The founders of LinkedIn intended for its members to use it to leverage and map their personal business networks. This in turn would help them to become more successful professionally.
Like many other social media networks, as features have been added, LinkedIn has morphed into a platform that can now serve a variety of purposes. Let’s look at two approaches to building your LinkedIn network.
One approach is to use LinkedIn to bring your offline network online as described by Dave Gowel in The Power of a Link. This focuses on building a network based on quality in the sense that your connections know you and would have no problem recommending you to someone you want to connect with.
In order for this approach to be effective, you will need a minimum number of connections in order to take advantage of LinkedIn’s ability to connect you with those you want to reach. The broader your first level network, the more people you have access to. Fortunately most people, can easily develop a network of 100 – 200 connections simply by connecting with former classmates, colleagues, friends, family and acquaintances from the past.
The major downside to the quality approach is that you limit your access to LinkedIn’s global network when you restrict your connections to people you already know. You only have access to members who are three degrees removed from you (plus other Group members). The more people you are directly connected with, the harder LinkedIn can work for you.
This brings us to the second connection strategy.
The More Connections, the Better
The second approach is to connect with as many people as possible in order to maximize your reach. This is based on the logic that the more people you are connected with, the more likely you are to have access to potential customers, partners, suppliers, employees, employers and so forth.
This approach is also used by those who have a message to broadcast to the LinkedIn community in addition to using it to build their personal networks. As the world’s largest online professional network LinkedIn is a powerful marketing tool for reaching business owners and professionals.
As with other social networks, however, simply broadcasting a sales message is ineffective. You have to provide value to the community in the form of contributing to discussions, answering questions, giving recommendations and sharing useful information.
Another challenge with the quantity approach can occur when others ask for introductions to individuals within your connections.

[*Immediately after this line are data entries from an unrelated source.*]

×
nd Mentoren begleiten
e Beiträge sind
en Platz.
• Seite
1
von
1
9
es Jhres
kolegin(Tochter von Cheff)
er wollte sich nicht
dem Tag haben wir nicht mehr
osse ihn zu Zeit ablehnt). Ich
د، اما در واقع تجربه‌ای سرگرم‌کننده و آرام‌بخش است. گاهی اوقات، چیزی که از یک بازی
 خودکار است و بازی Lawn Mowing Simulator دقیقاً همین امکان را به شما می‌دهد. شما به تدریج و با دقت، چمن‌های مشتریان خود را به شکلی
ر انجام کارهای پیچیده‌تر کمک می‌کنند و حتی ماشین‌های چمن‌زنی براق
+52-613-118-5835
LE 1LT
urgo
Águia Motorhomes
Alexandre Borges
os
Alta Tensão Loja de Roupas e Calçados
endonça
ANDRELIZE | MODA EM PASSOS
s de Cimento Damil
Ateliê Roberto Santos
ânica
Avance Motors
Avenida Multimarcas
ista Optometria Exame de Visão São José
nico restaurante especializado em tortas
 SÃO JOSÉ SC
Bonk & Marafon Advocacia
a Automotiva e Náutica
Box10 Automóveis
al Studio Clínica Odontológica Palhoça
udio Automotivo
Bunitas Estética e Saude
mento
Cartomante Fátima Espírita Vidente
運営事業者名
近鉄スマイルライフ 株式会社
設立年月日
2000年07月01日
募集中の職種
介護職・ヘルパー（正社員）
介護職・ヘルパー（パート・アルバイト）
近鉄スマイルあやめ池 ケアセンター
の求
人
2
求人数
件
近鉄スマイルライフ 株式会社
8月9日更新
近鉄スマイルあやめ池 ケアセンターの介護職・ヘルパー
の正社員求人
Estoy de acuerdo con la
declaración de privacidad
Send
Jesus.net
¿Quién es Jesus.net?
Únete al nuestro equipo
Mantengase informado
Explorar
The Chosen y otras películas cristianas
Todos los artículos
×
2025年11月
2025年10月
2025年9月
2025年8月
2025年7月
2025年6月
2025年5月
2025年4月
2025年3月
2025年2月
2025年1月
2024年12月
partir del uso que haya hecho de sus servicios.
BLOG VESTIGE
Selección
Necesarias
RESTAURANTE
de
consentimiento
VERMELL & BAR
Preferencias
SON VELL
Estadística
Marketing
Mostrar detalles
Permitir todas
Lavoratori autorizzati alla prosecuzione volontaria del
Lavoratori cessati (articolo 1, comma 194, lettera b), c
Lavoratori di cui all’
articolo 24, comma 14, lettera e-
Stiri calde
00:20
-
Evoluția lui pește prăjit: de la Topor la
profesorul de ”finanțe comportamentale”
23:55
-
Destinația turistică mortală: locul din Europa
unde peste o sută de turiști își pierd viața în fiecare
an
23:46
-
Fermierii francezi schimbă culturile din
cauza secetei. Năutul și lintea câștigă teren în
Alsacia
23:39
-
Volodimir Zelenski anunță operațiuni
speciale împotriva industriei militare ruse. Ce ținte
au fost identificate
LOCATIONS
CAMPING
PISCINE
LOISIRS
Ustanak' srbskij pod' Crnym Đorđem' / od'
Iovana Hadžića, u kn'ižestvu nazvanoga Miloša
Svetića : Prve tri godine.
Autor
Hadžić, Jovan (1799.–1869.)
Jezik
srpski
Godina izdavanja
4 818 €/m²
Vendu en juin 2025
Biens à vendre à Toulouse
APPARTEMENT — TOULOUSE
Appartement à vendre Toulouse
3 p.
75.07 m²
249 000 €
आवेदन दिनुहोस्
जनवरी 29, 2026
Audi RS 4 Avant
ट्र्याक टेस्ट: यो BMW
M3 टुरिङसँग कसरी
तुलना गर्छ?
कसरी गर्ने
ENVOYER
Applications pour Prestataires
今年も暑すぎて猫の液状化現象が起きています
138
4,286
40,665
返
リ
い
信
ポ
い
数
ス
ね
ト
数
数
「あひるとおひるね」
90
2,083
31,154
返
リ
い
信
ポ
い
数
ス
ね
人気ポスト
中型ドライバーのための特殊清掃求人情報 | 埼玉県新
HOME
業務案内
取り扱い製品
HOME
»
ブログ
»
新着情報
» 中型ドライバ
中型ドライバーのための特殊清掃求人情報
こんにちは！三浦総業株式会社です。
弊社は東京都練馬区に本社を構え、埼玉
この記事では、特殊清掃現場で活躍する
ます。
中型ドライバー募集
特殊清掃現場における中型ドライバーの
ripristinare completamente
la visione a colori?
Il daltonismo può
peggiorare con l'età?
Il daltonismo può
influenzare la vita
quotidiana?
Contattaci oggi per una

When you have so many connections that you have no relationship with most of them, you can’t provide a useful introduction for anyone requesting that you help them meet a potentially valuable contact.
There are Pros and Cons to both approaches and you can incorporate elements of each into how you use LinkedIn. What is important is that you understand the implications of each approach and make a strategic decision about how to best use the platform.
What approach to making connections on LinkedIn has worked best for you?